Exercise requirements: The entries below hold a line with "индустрии о доступе" and a line with "европейского значения.". Return those lines and all that lie between them, exactly and only.

^^^^^^^^

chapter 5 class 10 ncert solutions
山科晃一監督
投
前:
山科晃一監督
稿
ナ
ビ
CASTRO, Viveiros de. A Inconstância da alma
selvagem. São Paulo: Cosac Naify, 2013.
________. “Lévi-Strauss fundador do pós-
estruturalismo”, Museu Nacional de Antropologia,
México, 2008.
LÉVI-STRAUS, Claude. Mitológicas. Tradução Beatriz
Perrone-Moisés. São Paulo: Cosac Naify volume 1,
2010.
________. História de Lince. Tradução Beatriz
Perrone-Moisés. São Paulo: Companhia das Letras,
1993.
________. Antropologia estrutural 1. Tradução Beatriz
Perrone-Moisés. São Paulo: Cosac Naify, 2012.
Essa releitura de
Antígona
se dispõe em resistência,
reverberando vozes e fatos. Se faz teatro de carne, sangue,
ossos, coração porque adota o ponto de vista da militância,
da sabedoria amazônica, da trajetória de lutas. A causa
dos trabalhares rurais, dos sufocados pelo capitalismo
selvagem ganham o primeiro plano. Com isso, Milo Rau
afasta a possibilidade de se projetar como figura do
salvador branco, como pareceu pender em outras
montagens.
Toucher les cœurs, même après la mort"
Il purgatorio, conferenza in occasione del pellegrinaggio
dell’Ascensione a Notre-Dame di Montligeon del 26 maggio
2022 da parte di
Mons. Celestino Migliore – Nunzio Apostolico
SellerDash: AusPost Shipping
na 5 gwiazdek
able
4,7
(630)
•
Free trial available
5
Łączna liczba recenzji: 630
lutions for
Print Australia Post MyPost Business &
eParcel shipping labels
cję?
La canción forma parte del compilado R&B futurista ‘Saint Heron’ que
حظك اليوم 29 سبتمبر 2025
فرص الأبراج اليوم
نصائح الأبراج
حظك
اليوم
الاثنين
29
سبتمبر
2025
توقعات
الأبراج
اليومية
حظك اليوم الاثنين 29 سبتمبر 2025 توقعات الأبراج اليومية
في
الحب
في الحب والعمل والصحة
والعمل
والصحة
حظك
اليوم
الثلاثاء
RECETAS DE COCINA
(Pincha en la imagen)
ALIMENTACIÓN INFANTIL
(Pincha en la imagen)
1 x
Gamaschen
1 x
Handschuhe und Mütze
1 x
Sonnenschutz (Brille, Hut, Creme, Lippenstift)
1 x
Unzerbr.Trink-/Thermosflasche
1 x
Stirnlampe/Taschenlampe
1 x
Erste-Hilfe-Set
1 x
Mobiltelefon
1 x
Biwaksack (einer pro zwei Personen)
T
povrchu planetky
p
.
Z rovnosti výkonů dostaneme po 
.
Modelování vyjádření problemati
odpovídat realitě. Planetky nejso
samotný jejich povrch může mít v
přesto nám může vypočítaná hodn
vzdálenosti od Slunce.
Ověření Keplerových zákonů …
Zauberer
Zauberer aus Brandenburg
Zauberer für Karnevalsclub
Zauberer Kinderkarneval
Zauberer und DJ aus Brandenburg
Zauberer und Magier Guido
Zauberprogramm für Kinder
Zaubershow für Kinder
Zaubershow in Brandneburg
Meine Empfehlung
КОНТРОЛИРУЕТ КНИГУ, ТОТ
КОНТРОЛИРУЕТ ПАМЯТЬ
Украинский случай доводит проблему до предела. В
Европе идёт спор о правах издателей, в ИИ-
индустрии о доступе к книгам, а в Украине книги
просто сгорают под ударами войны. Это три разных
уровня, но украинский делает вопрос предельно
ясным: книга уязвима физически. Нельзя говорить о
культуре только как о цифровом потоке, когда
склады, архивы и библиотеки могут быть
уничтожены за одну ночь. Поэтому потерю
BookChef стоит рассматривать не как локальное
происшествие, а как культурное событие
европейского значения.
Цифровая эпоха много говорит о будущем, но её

^^^^^^^^

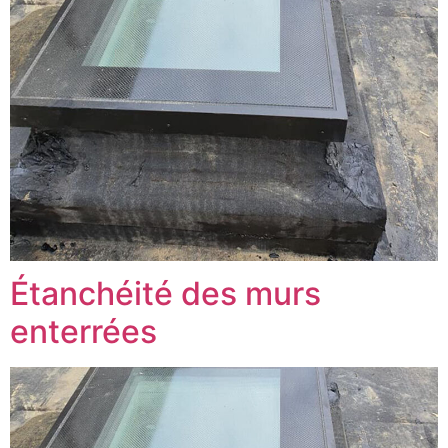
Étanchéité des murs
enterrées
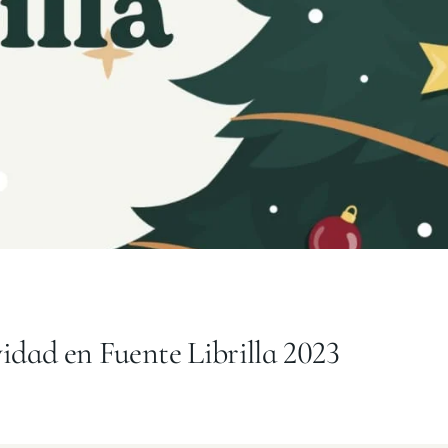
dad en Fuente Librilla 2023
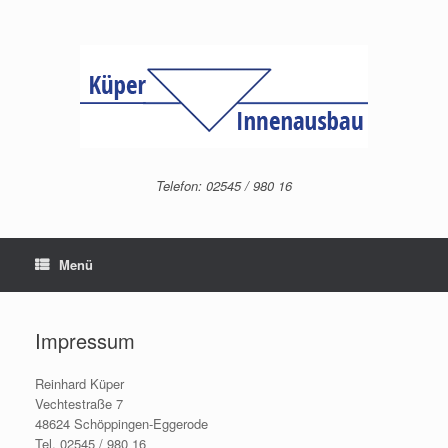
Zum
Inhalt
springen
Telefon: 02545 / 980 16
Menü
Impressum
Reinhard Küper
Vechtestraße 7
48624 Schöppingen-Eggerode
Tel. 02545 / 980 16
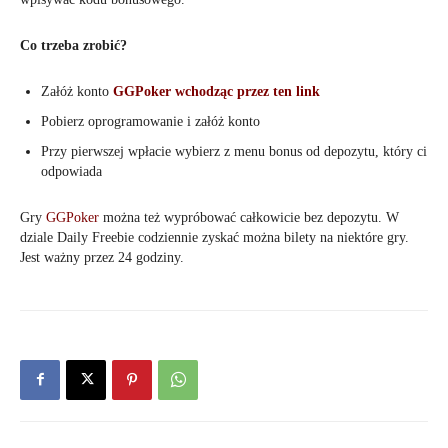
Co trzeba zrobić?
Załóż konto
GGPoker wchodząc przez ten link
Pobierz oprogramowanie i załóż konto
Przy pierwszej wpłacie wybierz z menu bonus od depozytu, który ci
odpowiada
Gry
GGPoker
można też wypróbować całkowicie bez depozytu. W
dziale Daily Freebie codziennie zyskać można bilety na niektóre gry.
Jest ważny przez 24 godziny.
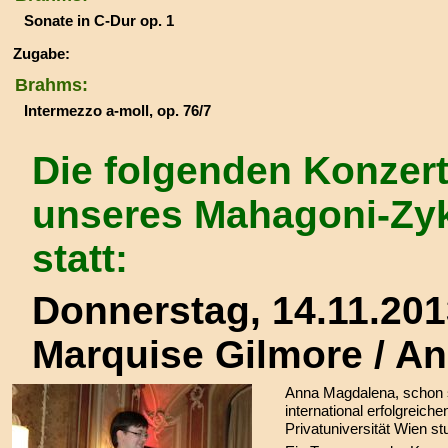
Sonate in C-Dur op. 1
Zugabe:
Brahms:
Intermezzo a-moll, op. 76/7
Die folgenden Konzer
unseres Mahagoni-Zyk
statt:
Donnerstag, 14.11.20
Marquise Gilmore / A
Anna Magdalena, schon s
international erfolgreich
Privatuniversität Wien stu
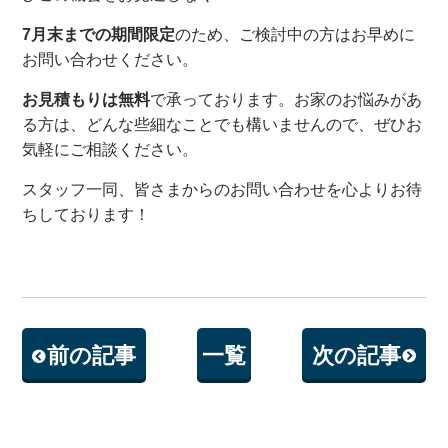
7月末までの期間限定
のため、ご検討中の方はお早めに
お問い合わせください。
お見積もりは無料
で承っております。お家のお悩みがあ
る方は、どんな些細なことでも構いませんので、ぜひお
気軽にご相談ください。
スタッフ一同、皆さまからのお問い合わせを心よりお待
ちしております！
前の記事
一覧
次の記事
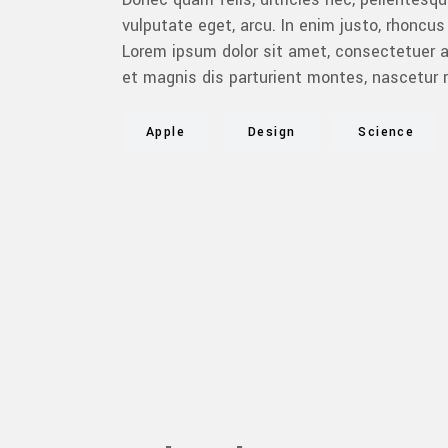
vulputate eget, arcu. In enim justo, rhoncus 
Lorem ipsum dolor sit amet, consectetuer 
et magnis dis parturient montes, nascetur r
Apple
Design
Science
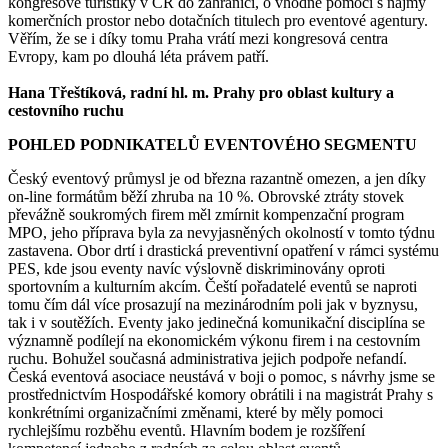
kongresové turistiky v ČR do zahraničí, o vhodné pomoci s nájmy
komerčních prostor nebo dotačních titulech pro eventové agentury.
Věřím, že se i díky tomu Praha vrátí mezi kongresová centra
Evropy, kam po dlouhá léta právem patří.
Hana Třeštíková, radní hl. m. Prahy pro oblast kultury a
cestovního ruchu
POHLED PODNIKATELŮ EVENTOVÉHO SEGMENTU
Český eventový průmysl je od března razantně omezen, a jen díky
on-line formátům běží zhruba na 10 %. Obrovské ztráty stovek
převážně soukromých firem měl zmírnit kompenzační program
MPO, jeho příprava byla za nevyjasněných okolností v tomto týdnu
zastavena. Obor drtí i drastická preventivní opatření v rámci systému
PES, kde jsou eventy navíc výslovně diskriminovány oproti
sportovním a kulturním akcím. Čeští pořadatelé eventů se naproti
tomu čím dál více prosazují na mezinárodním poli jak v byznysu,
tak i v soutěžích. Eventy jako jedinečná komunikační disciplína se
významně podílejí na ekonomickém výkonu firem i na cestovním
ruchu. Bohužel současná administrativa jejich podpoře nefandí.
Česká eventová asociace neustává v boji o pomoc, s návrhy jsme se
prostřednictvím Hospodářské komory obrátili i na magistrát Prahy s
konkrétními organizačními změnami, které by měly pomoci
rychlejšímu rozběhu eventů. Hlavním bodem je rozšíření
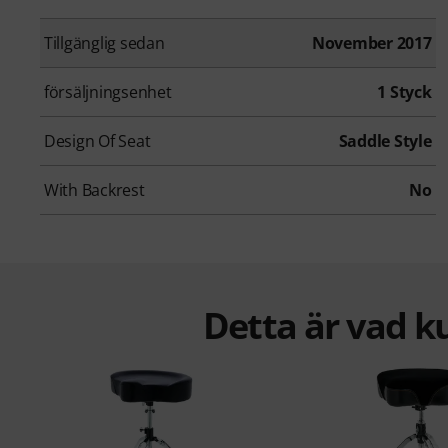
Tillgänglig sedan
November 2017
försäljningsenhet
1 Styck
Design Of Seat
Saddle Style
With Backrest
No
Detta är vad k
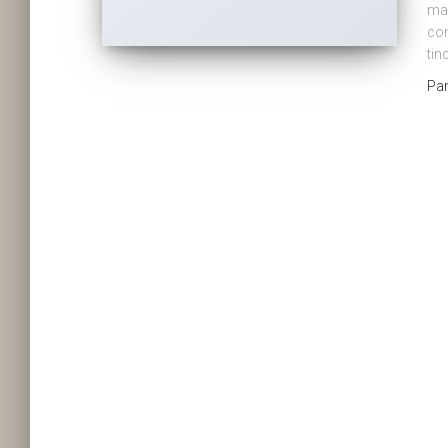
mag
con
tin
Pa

^^^^^^^^

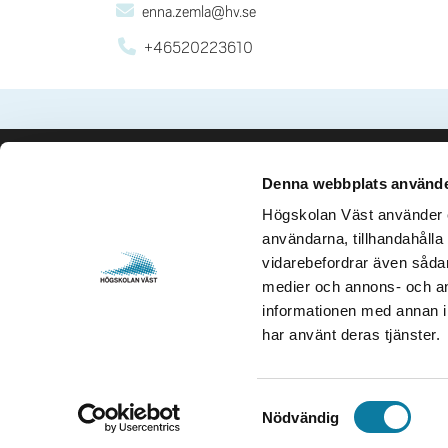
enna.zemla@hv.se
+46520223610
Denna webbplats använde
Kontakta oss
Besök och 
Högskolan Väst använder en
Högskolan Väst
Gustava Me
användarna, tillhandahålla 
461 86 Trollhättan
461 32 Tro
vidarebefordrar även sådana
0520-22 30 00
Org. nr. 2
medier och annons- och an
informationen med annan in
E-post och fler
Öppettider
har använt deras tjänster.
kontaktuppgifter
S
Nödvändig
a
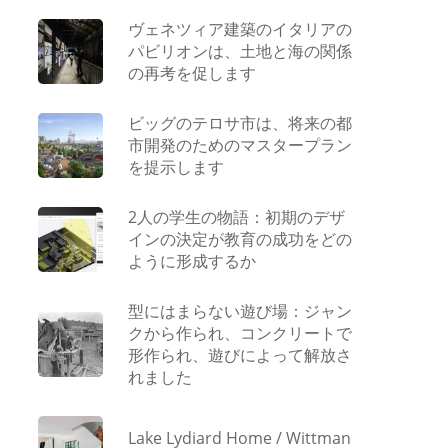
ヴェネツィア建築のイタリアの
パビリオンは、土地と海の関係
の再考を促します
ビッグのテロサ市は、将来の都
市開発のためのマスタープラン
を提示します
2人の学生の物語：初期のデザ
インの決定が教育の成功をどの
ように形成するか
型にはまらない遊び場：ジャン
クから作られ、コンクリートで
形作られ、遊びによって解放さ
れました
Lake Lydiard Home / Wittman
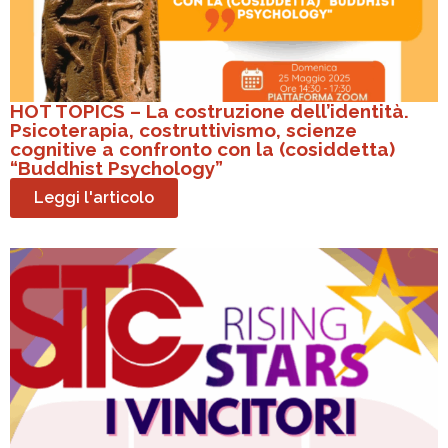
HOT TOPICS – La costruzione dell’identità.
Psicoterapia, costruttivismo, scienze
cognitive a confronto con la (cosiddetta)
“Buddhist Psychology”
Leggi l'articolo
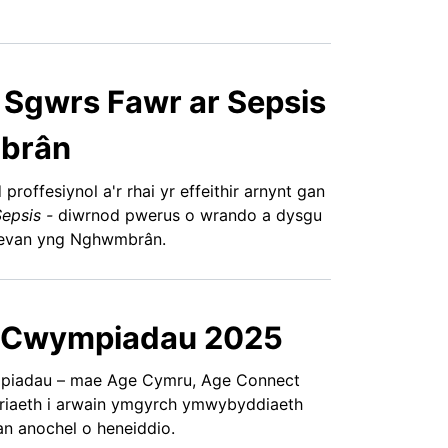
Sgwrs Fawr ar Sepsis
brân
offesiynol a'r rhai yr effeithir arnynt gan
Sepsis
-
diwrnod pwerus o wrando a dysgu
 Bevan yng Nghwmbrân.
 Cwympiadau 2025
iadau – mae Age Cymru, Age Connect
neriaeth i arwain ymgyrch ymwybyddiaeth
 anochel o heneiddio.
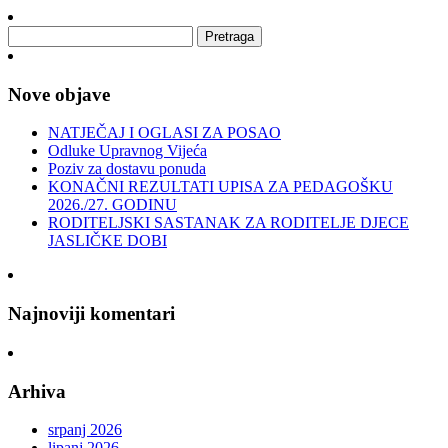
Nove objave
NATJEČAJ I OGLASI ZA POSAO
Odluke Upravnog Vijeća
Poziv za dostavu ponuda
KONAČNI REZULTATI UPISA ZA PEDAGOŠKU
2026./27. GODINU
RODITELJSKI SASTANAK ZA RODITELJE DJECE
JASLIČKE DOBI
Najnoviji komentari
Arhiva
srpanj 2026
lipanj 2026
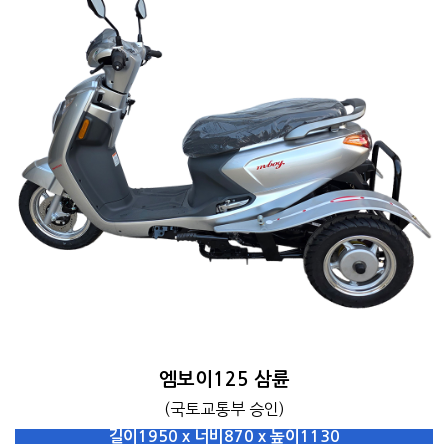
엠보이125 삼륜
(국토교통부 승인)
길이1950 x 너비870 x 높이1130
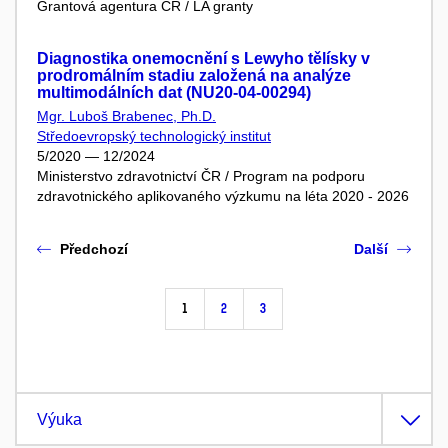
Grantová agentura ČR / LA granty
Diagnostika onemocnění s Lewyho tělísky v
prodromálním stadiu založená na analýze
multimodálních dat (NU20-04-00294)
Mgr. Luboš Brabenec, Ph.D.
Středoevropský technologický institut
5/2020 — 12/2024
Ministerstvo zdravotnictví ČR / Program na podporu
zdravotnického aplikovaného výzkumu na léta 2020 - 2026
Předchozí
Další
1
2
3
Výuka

^^^^^^^^

Written answer:
индустрии о доступе к книгам, а в Украине книги
просто сгорают под ударами войны. Это три разных
уровня, но украинский делает вопрос предельно
ясным: книга уязвима физически. Нельзя говорить о
культуре только как о цифровом потоке, когда
склады, архивы и библиотеки могут быть
уничтожены за одну ночь. Поэтому потерю
BookChef стоит рассматривать не как локальное
происшествие, а как культурное событие
европейского значения.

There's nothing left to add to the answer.